Buyers should also care about replay. When something goes wrong, it is not enough to retain the final answer. The useful record is the event stream: prompt, context, retrieved material, policy decision, identity, tool call, tool response, retry, denial, escalation and final output. Without that, the organisation is left arguing from screenshots.
This is where agent infrastructure starts to look less like model deployment and more like transaction processing with probabilistic components. The model can be non-deterministic. The runtime cannot be casual. It needs stable control points, durable logs and clear failure behaviour.
§5What regulated buyers should ask next
The practical lesson from the toolkit is procurement discipline. If a supplier says their agent is governed, ask to see the enforcement path. Not the architecture diagram. Not the AI principles. The path.
- Show a tool call that is allowed, and the policy record that allowed it.
- Show the same tool call denied because the data class, user, destination or purpose changed.
- Show the agent identity separately from the human requester.
- Show the sandbox boundary, including network and credential restrictions.
- Show the logs needed for incident review and regulatory evidence.
- Show how a policy change is approved, versioned, tested and rolled back.
These questions are not hostile. They are the minimum needed before moving an agent from a controlled pilot into a live service. For FCA-regulated firms, they connect to model risk management, operational resilience and third-party oversight. For local authorities, they connect to democratic accountability, records management, FOIA exposure and service fairness. For health and education infrastructure, they connect to confidentiality, safeguarding and continuity of service.
The deeper shift is that agent assurance cannot be outsourced entirely to a model provider. A capable model can still be embedded in a weak runtime. Conversely, a less glamorous model in a well-governed runtime may be the safer production choice. The buyer’s attention needs to move from model claims to control evidence.
§6What the toolkit does not solve
Microsoft’s Agent Governance Toolkit should not be read as certification. OWASP coverage is useful, but it is not proof that a deployment is safe, lawful or suitable for a specific public service, financial workflow or clinical-adjacent process. Mapping threats is not the same as validating controls under local conditions.
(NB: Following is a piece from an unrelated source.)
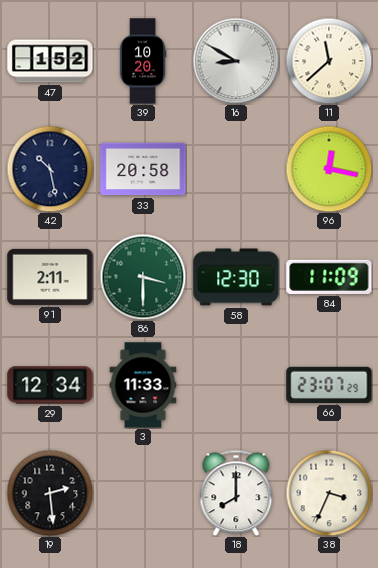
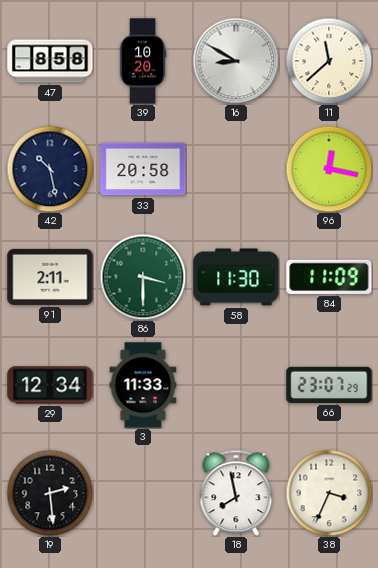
47: 1:52 -> 8:58
58: 12:30 -> 11:30
18: 8:00 -> 7:58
The toolkit also cannot decide an organisation’s risk appetite, lawful basis, data-retention rules, human-review thresholds or service-design obligations. It does not remove the need for DPIAs, model evaluations, accessibility testing, incident rehearsals, supplier due diligence or clear accountability between business owner, technology owner and risk owner.
Nor does it make policy writing easy. A bad policy enforced perfectly is still a bad policy. Over-broad denial can make an agent useless. Under-specified permission can make it dangerous. The hard work is converting operational rules into machine-enforceable decisions without hiding judgement inside vague categories.
That said, the toolkit points in the correct direction. The agent era will not be governed by better disclaimers. It will be governed, if it is governed at all, by identity boundaries, policy checks, sandbox limits, reliability controls and evidence trails built into the runtime. This is the substrate buyers should ask for before they let agents near production work.